- Activity
Copy out exactly every line from the line containing "ment process, and" until the records below end, inclusive of both boundary lines.

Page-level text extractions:
..........

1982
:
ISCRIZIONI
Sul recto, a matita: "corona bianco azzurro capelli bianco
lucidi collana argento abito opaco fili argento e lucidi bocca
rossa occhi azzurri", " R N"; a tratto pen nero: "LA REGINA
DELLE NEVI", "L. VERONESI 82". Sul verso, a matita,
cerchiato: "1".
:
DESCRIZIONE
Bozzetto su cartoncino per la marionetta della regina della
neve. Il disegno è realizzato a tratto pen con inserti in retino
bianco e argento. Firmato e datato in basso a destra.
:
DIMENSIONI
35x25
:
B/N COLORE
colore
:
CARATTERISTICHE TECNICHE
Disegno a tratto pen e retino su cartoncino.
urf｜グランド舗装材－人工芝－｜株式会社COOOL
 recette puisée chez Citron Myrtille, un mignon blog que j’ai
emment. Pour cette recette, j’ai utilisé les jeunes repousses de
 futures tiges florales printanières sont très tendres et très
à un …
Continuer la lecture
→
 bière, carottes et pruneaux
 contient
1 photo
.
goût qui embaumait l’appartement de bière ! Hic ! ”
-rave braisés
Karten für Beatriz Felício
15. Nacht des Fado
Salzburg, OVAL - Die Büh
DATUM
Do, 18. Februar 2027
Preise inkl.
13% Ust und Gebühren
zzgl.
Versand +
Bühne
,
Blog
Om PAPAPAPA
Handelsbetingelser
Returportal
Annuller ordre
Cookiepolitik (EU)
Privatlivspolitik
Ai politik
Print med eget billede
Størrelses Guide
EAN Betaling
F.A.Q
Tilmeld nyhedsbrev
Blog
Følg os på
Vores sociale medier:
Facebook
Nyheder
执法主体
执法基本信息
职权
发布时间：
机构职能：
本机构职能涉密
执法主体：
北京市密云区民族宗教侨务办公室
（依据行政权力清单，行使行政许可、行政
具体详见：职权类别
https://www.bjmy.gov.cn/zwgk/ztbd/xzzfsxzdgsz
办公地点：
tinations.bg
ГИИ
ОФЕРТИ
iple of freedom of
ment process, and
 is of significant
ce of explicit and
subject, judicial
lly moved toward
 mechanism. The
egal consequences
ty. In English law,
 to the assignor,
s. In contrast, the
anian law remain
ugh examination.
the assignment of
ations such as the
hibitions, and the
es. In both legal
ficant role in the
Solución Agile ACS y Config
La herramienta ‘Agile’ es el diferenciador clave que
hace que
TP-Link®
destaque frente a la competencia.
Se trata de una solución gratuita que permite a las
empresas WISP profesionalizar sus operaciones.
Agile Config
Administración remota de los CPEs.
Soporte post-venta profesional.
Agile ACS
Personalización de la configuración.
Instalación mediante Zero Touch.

..........

- Exercise output
ment process, and
 is of significant
ce of explicit and
subject, judicial
lly moved toward
 mechanism. The
egal consequences
ty. In English law,
 to the assignor,
s. In contrast, the
anian law remain
ugh examination.
the assignment of
ations such as the
hibitions, and the
es. In both legal
ficant role in the
Solución Agile ACS y Config
La herramienta ‘Agile’ es el diferenciador clave que
hace que
TP-Link®
destaque frente a la competencia.
Se trata de una solución gratuita que permite a las
empresas WISP profesionalizar sus operaciones.
Agile Config
Administración remota de los CPEs.
Soporte post-venta profesional.
Agile ACS
Personalización de la configuración.
Instalación mediante Zero Touch.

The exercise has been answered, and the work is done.